• Exercise description:
Copy out the entries below exactly as they stand, but only from the line containing "Resina Bonecos / Bonecos em" through the line containing "Zeichnungen: Christian Kögl".

• Supplied data:
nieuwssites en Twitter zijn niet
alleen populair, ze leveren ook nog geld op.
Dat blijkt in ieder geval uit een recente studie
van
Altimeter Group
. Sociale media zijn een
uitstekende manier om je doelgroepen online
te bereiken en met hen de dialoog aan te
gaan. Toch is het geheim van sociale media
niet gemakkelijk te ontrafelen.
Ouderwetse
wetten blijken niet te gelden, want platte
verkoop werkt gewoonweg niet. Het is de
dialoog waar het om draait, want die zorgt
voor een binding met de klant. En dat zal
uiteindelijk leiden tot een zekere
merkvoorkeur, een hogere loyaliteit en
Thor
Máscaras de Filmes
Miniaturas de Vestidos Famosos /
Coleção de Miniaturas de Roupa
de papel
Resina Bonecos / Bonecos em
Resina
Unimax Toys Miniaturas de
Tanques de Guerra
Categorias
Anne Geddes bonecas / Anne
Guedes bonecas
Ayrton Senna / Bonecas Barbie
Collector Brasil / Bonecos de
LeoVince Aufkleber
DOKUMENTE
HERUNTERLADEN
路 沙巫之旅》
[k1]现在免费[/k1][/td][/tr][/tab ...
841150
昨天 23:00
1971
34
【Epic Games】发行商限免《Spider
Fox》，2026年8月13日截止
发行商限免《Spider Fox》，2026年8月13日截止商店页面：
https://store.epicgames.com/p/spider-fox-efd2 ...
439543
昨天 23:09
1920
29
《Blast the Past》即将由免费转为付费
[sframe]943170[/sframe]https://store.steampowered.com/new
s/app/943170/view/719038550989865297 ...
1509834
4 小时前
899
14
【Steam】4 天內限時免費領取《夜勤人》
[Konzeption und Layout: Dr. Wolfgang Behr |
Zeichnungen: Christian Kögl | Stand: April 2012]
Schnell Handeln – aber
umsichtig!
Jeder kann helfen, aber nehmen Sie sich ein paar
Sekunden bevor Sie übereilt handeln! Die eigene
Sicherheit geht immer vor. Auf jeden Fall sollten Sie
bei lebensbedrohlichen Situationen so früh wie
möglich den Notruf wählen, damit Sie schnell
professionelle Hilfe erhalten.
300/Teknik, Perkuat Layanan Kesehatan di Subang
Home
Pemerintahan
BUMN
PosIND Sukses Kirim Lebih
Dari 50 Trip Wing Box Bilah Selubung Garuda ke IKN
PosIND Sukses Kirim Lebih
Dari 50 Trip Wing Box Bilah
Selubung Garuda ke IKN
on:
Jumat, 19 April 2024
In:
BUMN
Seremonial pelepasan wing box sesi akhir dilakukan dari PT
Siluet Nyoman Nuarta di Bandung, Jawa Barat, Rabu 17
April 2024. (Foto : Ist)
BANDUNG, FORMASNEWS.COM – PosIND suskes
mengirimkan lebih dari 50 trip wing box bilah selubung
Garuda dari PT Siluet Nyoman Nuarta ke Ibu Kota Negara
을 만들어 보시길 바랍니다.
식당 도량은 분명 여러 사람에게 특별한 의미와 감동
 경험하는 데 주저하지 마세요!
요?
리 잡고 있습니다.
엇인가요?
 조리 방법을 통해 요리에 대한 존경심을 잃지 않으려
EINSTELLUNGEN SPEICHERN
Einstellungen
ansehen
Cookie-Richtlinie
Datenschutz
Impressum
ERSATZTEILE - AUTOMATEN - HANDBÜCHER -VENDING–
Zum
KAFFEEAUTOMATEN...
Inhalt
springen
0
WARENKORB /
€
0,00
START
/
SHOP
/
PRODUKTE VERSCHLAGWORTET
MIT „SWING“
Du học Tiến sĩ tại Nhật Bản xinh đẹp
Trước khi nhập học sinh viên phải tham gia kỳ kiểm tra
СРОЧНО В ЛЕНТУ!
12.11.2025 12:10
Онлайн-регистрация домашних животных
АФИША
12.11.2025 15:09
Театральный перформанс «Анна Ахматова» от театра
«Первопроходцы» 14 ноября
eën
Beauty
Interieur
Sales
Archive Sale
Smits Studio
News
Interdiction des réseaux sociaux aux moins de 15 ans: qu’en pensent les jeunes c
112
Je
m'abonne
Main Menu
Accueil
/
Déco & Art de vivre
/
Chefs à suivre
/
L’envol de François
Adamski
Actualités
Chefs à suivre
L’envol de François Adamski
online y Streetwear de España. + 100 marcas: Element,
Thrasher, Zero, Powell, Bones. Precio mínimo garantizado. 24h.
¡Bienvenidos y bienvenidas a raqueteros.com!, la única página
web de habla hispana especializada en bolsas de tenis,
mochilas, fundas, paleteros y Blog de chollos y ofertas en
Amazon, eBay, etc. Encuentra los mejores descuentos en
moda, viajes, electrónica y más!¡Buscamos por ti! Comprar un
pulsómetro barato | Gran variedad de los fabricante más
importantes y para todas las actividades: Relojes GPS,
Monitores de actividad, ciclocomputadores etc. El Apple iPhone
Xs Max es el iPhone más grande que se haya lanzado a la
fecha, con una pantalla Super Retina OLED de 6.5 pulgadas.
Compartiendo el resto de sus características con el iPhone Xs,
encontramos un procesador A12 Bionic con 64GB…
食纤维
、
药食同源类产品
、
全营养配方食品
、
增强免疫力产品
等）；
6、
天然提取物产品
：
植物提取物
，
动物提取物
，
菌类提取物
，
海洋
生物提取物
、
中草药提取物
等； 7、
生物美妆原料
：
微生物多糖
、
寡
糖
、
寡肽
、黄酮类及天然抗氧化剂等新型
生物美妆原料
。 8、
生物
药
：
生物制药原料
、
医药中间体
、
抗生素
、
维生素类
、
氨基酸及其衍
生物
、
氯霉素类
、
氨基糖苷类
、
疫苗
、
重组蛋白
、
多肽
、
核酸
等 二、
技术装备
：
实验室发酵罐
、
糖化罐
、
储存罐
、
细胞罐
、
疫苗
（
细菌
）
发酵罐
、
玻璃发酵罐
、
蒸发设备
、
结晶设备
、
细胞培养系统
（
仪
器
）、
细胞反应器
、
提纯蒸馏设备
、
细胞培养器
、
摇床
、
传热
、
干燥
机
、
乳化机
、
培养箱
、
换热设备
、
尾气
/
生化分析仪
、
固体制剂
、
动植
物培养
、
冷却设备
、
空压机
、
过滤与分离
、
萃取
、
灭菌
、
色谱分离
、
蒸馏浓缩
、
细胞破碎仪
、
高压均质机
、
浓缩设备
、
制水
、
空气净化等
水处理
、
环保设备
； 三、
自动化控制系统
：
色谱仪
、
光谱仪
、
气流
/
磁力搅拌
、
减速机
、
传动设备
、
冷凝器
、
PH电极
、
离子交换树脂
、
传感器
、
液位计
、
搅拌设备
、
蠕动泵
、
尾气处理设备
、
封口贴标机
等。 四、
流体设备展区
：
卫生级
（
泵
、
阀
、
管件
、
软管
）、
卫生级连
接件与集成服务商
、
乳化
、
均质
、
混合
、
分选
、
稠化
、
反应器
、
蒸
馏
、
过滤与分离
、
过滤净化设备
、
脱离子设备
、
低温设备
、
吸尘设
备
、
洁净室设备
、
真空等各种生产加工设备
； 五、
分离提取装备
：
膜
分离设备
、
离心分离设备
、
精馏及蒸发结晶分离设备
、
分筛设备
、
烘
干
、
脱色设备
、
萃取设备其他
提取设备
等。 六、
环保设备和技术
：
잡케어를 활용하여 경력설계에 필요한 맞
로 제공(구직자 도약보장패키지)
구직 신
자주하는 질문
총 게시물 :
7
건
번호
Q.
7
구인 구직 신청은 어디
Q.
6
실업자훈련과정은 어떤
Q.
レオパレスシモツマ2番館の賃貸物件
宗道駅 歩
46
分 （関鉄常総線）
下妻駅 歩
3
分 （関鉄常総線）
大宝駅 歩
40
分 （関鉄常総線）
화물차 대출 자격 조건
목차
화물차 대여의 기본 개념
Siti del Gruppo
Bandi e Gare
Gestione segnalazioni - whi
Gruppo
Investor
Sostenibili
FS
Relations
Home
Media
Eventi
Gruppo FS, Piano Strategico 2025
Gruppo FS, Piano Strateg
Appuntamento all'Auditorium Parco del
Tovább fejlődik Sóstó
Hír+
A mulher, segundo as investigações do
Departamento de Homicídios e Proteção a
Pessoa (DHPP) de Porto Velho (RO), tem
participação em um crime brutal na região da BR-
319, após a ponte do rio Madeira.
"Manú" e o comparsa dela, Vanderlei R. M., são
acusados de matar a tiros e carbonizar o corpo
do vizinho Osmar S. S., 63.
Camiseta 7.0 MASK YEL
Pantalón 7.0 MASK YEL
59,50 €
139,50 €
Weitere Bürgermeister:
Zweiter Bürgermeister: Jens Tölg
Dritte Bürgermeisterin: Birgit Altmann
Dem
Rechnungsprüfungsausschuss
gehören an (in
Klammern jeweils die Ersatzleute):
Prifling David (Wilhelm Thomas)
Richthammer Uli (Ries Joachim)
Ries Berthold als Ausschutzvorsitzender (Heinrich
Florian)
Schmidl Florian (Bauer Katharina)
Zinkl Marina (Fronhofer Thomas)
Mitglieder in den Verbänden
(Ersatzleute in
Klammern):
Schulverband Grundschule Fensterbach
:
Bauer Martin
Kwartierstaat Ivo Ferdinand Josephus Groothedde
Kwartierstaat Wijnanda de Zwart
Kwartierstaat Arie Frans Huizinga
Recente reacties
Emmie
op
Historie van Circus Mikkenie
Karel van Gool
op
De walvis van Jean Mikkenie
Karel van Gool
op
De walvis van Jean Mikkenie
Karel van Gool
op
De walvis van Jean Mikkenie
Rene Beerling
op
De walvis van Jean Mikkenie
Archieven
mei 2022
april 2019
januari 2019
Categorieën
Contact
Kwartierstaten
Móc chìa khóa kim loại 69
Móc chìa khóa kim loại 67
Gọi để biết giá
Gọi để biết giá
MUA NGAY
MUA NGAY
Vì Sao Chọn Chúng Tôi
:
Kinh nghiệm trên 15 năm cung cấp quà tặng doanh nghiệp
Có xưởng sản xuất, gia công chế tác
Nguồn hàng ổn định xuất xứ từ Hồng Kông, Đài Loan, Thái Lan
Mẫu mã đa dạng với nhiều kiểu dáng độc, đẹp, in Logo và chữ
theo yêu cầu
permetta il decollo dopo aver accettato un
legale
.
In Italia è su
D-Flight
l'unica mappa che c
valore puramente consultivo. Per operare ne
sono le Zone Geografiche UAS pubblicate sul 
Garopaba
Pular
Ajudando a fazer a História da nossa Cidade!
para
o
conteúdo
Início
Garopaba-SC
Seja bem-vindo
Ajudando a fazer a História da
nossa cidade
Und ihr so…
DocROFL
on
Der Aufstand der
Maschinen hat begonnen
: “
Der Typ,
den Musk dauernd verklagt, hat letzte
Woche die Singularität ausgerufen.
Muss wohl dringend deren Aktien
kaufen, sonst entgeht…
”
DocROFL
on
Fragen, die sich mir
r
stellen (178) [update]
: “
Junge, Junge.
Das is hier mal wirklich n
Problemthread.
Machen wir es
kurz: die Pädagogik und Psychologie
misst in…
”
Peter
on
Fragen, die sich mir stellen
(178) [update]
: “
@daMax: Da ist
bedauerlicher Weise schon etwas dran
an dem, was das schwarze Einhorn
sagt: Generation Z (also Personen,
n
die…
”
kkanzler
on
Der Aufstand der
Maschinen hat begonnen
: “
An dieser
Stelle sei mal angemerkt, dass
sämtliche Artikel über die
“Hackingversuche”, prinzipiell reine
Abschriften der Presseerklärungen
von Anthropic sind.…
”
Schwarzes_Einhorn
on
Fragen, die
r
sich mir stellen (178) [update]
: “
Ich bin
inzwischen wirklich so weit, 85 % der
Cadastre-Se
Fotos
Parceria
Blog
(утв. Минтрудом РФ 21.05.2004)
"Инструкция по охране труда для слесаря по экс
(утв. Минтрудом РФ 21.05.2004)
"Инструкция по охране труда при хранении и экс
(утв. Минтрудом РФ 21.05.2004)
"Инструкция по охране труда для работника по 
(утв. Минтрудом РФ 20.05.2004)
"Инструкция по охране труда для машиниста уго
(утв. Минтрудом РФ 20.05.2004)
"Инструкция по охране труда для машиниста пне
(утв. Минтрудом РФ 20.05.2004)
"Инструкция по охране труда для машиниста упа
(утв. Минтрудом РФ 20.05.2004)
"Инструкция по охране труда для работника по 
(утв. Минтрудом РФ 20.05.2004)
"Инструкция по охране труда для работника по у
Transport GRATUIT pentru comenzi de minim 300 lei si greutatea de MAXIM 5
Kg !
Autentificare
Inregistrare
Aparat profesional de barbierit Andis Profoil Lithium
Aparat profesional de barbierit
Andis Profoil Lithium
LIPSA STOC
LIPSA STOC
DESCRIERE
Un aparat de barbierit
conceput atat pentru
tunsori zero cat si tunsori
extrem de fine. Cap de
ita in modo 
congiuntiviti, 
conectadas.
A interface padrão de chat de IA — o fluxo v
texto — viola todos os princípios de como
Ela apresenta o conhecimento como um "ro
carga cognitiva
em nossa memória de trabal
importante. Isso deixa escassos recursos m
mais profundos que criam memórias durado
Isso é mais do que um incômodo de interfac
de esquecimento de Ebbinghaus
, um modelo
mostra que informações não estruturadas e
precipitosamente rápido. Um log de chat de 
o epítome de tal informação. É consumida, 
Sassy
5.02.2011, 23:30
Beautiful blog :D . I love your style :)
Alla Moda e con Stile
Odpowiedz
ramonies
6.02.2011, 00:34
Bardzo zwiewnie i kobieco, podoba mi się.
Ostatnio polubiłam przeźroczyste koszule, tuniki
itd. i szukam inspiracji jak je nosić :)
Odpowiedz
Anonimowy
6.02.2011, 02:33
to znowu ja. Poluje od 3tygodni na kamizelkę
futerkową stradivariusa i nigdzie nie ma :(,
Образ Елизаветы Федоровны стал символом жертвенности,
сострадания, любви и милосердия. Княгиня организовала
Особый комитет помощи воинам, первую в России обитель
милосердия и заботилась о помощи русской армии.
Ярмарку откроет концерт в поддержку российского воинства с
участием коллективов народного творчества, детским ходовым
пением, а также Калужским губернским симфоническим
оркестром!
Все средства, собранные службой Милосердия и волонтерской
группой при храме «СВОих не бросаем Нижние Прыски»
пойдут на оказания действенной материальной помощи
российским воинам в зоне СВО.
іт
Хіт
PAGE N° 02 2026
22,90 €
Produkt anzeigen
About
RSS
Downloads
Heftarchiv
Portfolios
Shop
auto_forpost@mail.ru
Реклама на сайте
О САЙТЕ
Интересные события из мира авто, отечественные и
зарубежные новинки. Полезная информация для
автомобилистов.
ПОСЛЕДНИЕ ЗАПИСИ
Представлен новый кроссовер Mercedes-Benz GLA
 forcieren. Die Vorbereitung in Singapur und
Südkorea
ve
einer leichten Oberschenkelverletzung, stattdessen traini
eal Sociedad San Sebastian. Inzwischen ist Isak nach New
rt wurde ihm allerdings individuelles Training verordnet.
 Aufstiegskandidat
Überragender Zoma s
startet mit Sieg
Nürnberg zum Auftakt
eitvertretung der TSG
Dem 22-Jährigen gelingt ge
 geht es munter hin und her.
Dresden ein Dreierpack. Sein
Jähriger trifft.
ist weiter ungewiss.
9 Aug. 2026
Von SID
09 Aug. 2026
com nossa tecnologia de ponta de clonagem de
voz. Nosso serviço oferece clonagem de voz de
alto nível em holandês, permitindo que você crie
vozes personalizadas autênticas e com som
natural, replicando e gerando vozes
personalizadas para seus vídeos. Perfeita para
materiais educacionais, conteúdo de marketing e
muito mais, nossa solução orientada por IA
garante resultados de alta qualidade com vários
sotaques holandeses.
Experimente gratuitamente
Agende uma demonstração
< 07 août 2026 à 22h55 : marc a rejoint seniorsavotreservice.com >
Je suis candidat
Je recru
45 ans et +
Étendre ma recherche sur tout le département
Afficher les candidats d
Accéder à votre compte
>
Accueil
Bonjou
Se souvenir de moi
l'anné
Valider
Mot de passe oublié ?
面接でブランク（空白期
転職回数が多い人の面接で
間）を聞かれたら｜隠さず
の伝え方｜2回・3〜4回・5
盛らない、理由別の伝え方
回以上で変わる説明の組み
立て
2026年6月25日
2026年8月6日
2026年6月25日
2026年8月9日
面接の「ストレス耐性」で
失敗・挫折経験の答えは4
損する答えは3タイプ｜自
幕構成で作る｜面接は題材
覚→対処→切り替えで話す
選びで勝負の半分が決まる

• Answer space:
Resina Bonecos / Bonecos em
Resina
Unimax Toys Miniaturas de
Tanques de Guerra
Categorias
Anne Geddes bonecas / Anne
Guedes bonecas
Ayrton Senna / Bonecas Barbie
Collector Brasil / Bonecos de
LeoVince Aufkleber
DOKUMENTE
HERUNTERLADEN
路 沙巫之旅》
[k1]现在免费[/k1][/td][/tr][/tab ...
841150
昨天 23:00
1971
34
【Epic Games】发行商限免《Spider
Fox》，2026年8月13日截止
发行商限免《Spider Fox》，2026年8月13日截止商店页面：
https://store.epicgames.com/p/spider-fox-efd2 ...
439543
昨天 23:09
1920
29
《Blast the Past》即将由免费转为付费
[sframe]943170[/sframe]https://store.steampowered.com/new
s/app/943170/view/719038550989865297 ...
1509834
4 小时前
899
14
【Steam】4 天內限時免費領取《夜勤人》
[Konzeption und Layout: Dr. Wolfgang Behr |
Zeichnungen: Christian Kögl | Stand: April 2012]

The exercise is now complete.